-- YOUR TASK --
Of the entries below, copy only those lines that contain the word "liña".

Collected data
________________
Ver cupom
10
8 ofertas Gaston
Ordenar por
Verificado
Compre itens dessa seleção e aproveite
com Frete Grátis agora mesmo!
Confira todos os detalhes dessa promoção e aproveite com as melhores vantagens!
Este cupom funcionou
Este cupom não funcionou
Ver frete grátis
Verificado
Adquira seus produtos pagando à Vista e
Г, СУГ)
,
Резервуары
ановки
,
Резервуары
________________
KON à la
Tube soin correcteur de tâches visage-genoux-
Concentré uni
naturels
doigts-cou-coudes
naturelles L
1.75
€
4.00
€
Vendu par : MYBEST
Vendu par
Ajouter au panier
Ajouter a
________________
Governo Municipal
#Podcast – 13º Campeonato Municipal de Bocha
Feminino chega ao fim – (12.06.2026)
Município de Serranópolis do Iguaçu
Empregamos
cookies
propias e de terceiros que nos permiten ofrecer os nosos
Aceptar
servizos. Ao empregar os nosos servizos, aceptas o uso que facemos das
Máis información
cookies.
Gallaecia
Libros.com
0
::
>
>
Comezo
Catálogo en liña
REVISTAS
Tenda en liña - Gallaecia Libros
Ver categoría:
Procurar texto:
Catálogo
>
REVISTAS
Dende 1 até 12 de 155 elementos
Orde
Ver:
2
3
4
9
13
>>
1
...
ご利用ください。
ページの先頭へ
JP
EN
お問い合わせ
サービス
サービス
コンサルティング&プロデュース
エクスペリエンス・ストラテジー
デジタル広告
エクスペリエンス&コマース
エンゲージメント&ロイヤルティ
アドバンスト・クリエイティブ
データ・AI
________________
-- FINAL ANSWER --
Catálogo en liña
Tenda en liña - Gallaecia Libros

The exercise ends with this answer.